TASK DIRECTIONS: Write out again, exactly as they stand, the line that includes "طاولة مناقشة الإئتلاف." and all remaining lines of the entries.

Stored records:
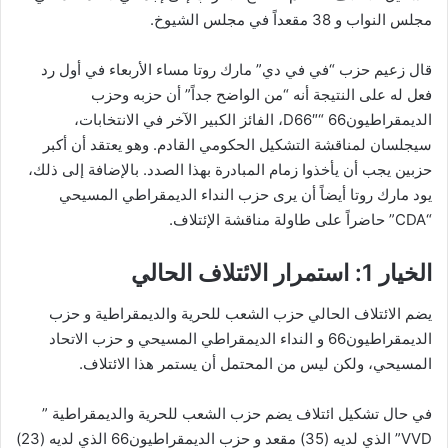
مجلس النواب و 38 مقعداً في مجلس الشيوخ.
قال زعيم حزب “في في دي” مارك روتا مساء الأربعاء في أول رد
فعل له على النتيجة أنه “من الواضح جداً” أن حزبه وحزب
الديمقراطيون66 “D66″، الفائز الكبير الآخر في الانتخابات،
سيجلسان لمناقشة التشكيل الحكومي القادم. وهو يعتقد أن أكبر
حزبين يجب أن يأخذوا زمام المبادرة بهذا الصدد. بالإضافة إلى ذلك،
يود مارك روتا أيضاً أن يرى حزب النداء الديمقراطي المسيحي
“CDA” حاضراً على طاولة مناقشة الإئتلاف.
الخيار 1: استمرار الائتلاف الحالي
يضم الائتلاف الحالي حزب الشعب للحرية والديمقراطية و حزب
الديمقراطيون66 و النداء الديمقراطي المسيحي و حزب الاتحاد
المسيحي، ولكن ليس من المحتمل أن يستمر هذا الائتلاف.
في حال تشكيل ائتلاف يضم حزب الشعب للحرية والديمقراطية ”
VVD” الذي لديه (35) مقعد و حزب الديمقراطيون66 الذي لديه (23)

RESULT BELOW:
“CDA” حاضراً على طاولة مناقشة الإئتلاف.
الخيار 1: استمرار الائتلاف الحالي
يضم الائتلاف الحالي حزب الشعب للحرية والديمقراطية و حزب
الديمقراطيون66 و النداء الديمقراطي المسيحي و حزب الاتحاد
المسيحي، ولكن ليس من المحتمل أن يستمر هذا الائتلاف.
في حال تشكيل ائتلاف يضم حزب الشعب للحرية والديمقراطية ”
VVD” الذي لديه (35) مقعد و حزب الديمقراطيون66 الذي لديه (23)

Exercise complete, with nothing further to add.